◆ **WHAT TO PRODUCE**: Scan the data. Collect each line that contains the word "plug".

[Transcribed page contents]
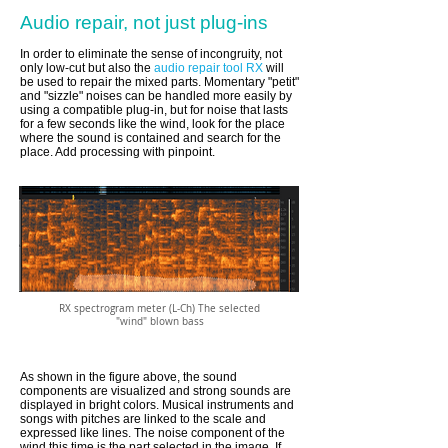
Audio repair, not just plug-ins
In order to eliminate the sense of incongruity, not
only low-cut but also the
audio repair tool RX
will
be used to repair the mixed parts. Momentary "petit"
and "sizzle" noises can be handled more easily by
using a compatible plug-in, but for noise that lasts
for a few seconds like the wind, look for the place
where the sound is contained and search for the
place. Add processing with pinpoint.
RX spectrogram meter (L-Ch) The selected
"wind" blown bass
As shown in the figure above, the sound
components are visualized and strong sounds are
displayed in bright colors. Musical instruments and
songs with pitches are linked to the scale and
expressed like lines. The noise component of the
wind this time is the part selected in the image. If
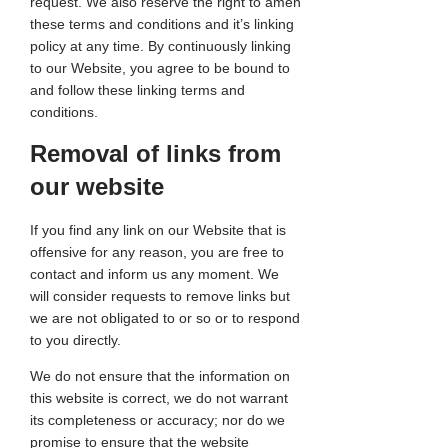
request. We also reserve the right to amen
these terms and conditions and it’s linking
policy at any time. By continuously linking
to our Website, you agree to be bound to
and follow these linking terms and
conditions.
Removal of links from
our website
If you find any link on our Website that is
offensive for any reason, you are free to
contact and inform us any moment. We
will consider requests to remove links but
we are not obligated to or so or to respond
to you directly.
We do not ensure that the information on
this website is correct, we do not warrant
its completeness or accuracy; nor do we
promise to ensure that the website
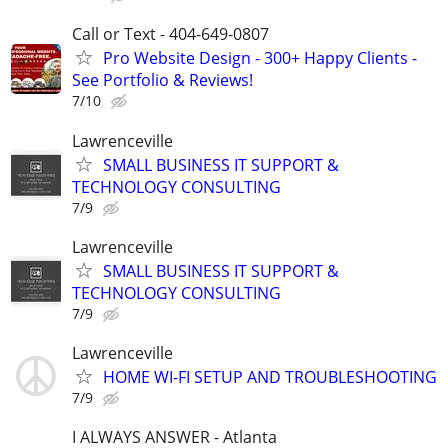
Call or Text - 404-649-0807
Pro Website Design - 300+ Happy Clients -
See Portfolio & Reviews!
7/10
Lawrenceville
SMALL BUSINESS IT SUPPORT &
TECHNOLOGY CONSULTING
7/9
Lawrenceville
SMALL BUSINESS IT SUPPORT &
TECHNOLOGY CONSULTING
7/9
Lawrenceville
HOME WI-FI SETUP AND TROUBLESHOOTING
7/9
I ALWAYS ANSWER - Atlanta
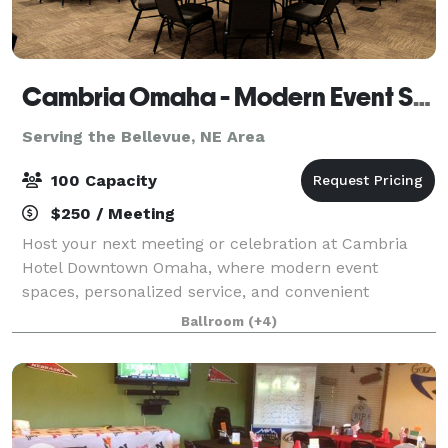
Cambria Omaha - Modern Event Space in Downtown Omaha
Serving the Bellevue, NE Area
100 Capacity
$250 / Meeting
Host your next meeting or celebration at Cambria
Hotel Downtown Omaha, where modern event
spaces, personalized service, and convenient
amenities come together to create a seamless
Ballroom
(+4)
experience for you and your guests. Whether you're
planning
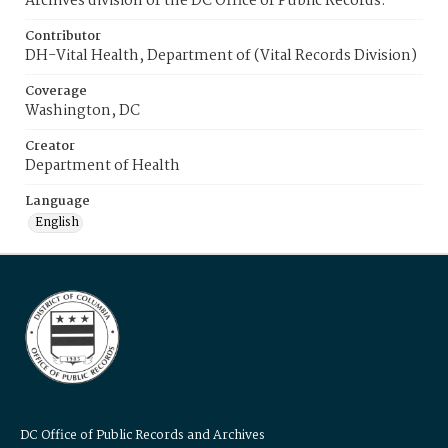
Archives division of the DC Office of Public Records.
Contributor
DH-Vital Health, Department of (Vital Records Division)
Coverage
Washington, DC
Creator
Department of Health
Language
English
DC Office of Public Records and Archives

◆ **EXERCISE SOLUTION**:
Audio repair, not just plug-ins
using a compatible plug-in, but for noise that lasts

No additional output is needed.